End of July Link Assortment

Events

The competition for games with a classic text parser, ParserComp, is just winding up now, so the results should be visible either now or in the very near future. And if you haven’t had a chance to play yet, you may enjoy checking out the range of games here.

August 2-6 is the Foundations of Digital Games conference, which is happening entirely online.

August 7 is the next SF Bay interactive fiction meetup.

August 22, the Seattle/Tacoma IF group meets from 2 PM to 4 PM PDT via Discord. It features Astrid Dalmady as the special guest, presenting some of her past work including Tangeroa Deep.

Programming Languages and Interactive Entertainment is a 2-day workshop running alongside the AIIDE conference. Jon Ingold will be giving an invited talk about ink.

Paper submissions are due by August 12, and the event itself will be October 11-12. This workshop also has a “conversation starters” track, where people are encouraged to submit materials to spur discussion groups. Demos of languages are also welcome. If you’re working on a domain-specific language for interactive fiction development, this might be a place to share what you’re working on.

September 1 is the deadline to register as an author for IF Comp, and the games themselves will be due September 28. This year, unusually, there is a move so that authors participating in the competition may also act as judges: this rules change may not be permanent, but it’s an experiment this year to help accommodate the growing number of authors and make sure games are getting enough voters.

Kickstarter

A Compendium of Lesser Known Cryptids is a non-interactive anthology but with some gamelike aspects, bringing together work by several game and interactive fiction writers:

A 50-75 page illustrated anthology of unique or “off-brand” cryptids compiled by the Seldom Valley Cryptid Society (SVCS).
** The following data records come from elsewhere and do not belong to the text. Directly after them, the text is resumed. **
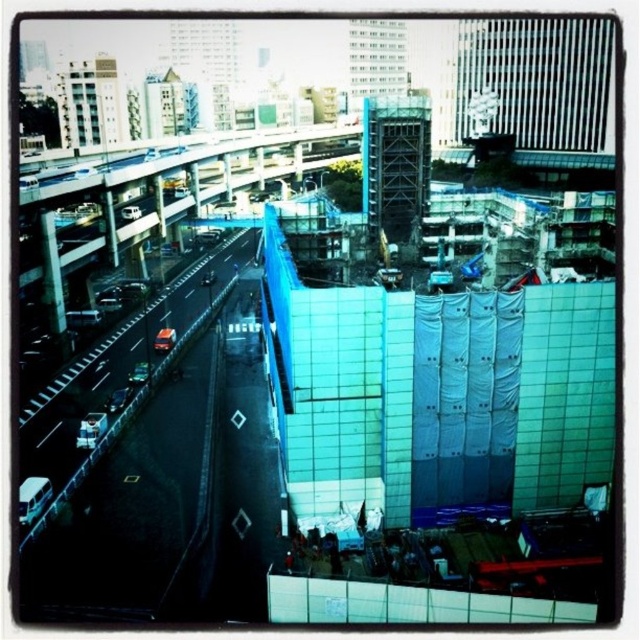 Question: Is black asphalt highway at left to the right of blue glass overpass at center from the viewer's perspective?

Choices:
 (A) no
 (B) yes

Answer: (B)

Question: Among these objects, which one is nearest to the camera?

Choices:
 (A) black asphalt highway at left
 (B) blue glass overpass at center

Answer: (A)

Question: Does black asphalt highway at left have a lesser width compared to blue glass overpass at center?

Choices:
 (A) no
 (B) yes

Answer: (B)

Question: Observing the image, what is the correct spatial positioning of black asphalt highway at left in reference to blue glass overpass at center?

Choices:
 (A) right
 (B) left

Answer: (A)

Question: Among these points, which one is farthest from the camera?

Choices:
 (A) (122, 429)
 (B) (305, 177)

Answer: (B)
The SVCS documents its sightings with a variety of articles, diagrams, interviews, and photographs courtesy of more than ten independent researchers and consultants as well as a variety of field artists.  Compiled like a research file, the compendium is a valuable source for any cryptozoologist looking for something new.

Talks, Articles, Books

A bunch of talks from the Everything Procedural conference are now available online, including talks on procedural character and prop generation; Oskar Stålberg on Townscaper, a generative toy using the wave function collapse algorithm; and procgen storytelling for Wildermyth.

Aaron Reed’s ongoing series 50 Years of Text Games has now reached 1998, and covers Photopia.

Those who liked my GDC talk “Sigmoids for Storytellers” — or those who didn’t see it but just thought it sounded interesting — might also be interested in Bruno Dias’ article A Bestiary of Functions for Systems Designers.

Twining: Critical and Creative Approaches to Hypertext Narratives by Anastasia Salter and Stuart Moulthrop is an approach to Twine as a tool and various Twine games in particular. Its introduction speaks of teaching Twine as part of an undergraduate course in interactive narrative, and documents, in a quite accessible form, the experience of teaching that class specifically during the beginning of the pandemic in 2020, and the ways that student projects reacted to the moment.

The chapters alternate between theoretical and practical discussions (with chapter headings marked T and P for clarity): the book is designed to help people interested in writing their first Twine story/game, but also to provide some historical background on the development of the tool and the surrounding communities, and to offer readings of both text and code from well-known Twine works.

The book is available as a free epub download.